Problem statement ->
Extract, unchanged, each line of the listing below from its first line through the line that contains "In order to click on Einbürgerung", inclusive, and nothing else.

Records for this exercise ->
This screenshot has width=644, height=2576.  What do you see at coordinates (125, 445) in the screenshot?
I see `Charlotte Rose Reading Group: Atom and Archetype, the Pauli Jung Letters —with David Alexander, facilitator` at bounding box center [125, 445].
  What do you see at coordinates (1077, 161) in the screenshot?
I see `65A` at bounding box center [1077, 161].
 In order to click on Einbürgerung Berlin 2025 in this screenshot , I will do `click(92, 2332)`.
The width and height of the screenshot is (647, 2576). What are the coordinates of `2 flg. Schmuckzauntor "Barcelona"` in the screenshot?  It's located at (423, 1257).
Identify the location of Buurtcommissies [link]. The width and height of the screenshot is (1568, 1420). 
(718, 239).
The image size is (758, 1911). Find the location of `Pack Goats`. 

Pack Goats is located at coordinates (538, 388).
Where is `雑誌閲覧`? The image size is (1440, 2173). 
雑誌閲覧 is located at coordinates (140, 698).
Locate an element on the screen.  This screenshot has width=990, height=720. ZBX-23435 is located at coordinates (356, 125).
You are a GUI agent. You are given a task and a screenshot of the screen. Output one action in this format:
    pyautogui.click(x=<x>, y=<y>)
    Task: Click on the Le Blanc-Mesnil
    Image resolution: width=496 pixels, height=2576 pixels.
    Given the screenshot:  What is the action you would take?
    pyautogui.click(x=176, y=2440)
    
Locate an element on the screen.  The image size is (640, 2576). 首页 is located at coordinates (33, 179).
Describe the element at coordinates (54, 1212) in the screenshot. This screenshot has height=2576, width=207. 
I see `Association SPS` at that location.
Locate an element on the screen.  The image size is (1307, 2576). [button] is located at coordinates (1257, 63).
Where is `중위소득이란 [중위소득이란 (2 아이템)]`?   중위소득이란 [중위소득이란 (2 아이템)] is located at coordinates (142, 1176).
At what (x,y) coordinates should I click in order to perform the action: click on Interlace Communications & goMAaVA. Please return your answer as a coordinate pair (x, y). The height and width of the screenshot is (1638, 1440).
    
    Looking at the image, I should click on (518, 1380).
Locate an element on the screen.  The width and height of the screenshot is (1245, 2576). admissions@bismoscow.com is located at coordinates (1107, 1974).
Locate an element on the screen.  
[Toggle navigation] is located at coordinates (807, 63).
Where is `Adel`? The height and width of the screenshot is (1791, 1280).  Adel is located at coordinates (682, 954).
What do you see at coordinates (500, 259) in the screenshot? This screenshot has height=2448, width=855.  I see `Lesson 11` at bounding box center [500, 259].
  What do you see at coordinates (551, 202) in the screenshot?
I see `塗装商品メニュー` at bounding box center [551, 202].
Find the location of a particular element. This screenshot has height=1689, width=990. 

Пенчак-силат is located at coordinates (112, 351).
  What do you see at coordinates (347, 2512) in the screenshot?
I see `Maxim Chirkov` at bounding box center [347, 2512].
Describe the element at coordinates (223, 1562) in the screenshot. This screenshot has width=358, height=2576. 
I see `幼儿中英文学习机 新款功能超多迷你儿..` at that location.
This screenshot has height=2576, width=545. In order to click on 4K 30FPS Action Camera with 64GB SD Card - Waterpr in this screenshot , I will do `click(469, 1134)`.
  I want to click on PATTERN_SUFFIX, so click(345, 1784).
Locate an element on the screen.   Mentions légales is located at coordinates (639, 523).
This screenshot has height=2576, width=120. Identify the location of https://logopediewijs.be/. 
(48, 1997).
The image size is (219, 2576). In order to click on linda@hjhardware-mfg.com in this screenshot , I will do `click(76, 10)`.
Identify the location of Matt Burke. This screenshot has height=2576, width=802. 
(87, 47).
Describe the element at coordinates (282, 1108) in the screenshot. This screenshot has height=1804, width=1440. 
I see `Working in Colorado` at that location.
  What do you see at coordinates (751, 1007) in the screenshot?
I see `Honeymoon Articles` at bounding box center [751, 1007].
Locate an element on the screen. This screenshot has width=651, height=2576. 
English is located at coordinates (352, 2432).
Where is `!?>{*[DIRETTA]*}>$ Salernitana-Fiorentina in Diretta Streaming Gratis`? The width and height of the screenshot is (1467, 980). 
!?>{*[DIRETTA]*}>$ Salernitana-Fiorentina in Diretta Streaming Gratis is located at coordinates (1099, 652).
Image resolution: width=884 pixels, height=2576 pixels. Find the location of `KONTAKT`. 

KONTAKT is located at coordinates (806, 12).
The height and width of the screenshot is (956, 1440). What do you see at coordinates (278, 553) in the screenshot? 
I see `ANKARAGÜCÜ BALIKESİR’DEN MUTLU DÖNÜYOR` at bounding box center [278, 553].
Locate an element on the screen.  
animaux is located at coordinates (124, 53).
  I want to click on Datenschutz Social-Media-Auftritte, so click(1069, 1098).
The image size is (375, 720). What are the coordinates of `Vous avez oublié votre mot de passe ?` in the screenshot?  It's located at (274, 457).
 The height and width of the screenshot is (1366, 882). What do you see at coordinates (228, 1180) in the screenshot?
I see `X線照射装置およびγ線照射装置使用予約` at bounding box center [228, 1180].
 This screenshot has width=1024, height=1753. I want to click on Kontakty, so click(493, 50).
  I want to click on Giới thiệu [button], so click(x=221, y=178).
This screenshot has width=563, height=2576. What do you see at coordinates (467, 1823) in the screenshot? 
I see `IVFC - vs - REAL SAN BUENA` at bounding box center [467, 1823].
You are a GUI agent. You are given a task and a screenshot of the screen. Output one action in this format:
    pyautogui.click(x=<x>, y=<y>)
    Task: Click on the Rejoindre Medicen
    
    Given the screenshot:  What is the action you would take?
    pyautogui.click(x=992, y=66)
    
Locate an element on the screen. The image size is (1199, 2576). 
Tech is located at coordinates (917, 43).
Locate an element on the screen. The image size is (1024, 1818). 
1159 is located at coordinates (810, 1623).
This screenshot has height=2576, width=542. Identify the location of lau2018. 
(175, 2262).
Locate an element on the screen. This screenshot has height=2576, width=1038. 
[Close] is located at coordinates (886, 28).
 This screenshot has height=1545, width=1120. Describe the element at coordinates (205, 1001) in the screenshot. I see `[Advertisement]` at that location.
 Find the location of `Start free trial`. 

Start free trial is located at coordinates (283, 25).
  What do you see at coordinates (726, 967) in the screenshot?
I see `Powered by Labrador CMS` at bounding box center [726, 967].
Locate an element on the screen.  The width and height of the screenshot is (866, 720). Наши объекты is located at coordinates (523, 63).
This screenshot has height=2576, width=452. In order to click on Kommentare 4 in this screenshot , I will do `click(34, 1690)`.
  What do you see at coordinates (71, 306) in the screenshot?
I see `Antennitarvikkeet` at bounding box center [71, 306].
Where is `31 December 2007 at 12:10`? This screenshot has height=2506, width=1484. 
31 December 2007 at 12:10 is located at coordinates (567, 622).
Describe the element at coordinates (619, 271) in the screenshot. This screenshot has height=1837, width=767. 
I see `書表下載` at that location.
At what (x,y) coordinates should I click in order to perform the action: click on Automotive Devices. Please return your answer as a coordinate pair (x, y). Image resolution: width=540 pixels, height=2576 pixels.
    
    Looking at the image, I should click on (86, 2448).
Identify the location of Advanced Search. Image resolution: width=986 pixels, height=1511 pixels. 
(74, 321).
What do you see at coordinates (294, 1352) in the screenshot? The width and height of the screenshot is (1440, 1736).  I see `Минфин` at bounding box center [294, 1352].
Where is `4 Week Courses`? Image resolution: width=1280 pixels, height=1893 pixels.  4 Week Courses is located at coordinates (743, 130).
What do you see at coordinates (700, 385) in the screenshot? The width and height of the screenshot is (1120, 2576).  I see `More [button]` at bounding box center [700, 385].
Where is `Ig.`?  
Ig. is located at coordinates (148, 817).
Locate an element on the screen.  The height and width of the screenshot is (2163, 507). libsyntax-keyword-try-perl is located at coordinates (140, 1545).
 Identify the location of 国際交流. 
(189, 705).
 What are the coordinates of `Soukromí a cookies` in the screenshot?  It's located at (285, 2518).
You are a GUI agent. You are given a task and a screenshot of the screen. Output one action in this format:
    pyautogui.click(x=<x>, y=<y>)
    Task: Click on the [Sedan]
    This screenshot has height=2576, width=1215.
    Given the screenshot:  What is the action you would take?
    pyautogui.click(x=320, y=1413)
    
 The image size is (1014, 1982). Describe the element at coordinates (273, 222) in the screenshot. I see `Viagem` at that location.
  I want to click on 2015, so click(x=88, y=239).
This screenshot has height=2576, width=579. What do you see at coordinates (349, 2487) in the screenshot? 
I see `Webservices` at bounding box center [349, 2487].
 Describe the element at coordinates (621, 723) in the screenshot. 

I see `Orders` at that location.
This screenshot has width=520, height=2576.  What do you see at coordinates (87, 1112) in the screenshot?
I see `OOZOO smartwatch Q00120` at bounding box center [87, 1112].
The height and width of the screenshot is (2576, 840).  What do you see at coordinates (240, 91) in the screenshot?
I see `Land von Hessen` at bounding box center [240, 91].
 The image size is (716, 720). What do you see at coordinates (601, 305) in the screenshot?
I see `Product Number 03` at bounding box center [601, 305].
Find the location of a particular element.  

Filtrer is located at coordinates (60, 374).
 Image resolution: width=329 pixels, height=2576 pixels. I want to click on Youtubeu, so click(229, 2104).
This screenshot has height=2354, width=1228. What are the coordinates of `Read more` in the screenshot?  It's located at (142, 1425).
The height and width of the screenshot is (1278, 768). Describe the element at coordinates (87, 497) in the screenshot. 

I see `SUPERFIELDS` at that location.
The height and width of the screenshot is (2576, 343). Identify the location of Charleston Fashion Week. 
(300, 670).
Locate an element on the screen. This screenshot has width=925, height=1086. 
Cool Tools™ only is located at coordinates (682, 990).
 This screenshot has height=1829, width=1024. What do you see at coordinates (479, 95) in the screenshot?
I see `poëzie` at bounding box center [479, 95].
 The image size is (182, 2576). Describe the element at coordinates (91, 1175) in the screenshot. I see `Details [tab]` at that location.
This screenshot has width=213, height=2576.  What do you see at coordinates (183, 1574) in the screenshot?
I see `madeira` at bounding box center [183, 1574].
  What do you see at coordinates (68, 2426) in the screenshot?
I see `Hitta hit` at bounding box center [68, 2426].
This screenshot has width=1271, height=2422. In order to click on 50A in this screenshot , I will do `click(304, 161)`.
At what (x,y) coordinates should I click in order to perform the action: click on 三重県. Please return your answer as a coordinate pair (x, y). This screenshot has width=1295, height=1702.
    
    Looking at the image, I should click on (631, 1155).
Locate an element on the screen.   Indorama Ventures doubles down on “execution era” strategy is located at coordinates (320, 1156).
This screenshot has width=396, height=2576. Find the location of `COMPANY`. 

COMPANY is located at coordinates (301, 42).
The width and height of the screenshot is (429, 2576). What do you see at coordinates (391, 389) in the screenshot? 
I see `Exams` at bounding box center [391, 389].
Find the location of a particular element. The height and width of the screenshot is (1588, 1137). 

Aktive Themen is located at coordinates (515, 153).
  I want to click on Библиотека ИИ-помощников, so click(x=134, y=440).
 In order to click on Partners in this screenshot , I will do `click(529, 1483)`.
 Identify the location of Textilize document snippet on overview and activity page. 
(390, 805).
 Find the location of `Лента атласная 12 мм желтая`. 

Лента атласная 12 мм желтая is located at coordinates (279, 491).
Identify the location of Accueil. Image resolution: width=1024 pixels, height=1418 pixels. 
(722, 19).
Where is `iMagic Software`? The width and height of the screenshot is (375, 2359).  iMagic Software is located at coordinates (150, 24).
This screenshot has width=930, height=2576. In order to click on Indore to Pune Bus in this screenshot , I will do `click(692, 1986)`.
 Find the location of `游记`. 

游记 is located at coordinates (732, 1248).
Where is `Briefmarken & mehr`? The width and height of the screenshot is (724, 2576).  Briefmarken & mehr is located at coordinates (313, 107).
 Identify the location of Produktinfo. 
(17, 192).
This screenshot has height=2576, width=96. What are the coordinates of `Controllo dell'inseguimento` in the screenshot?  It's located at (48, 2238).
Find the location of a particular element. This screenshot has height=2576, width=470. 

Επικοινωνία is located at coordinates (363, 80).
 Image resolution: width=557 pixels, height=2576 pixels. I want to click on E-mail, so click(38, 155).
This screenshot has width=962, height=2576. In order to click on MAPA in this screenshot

Exercise result ->
This screenshot has width=644, height=2576.  What do you see at coordinates (125, 445) in the screenshot?
I see `Charlotte Rose Reading Group: Atom and Archetype, the Pauli Jung Letters —with David Alexander, facilitator` at bounding box center [125, 445].
  What do you see at coordinates (1077, 161) in the screenshot?
I see `65A` at bounding box center [1077, 161].
 In order to click on Einbürgerung Berlin 2025 in this screenshot , I will do `click(92, 2332)`.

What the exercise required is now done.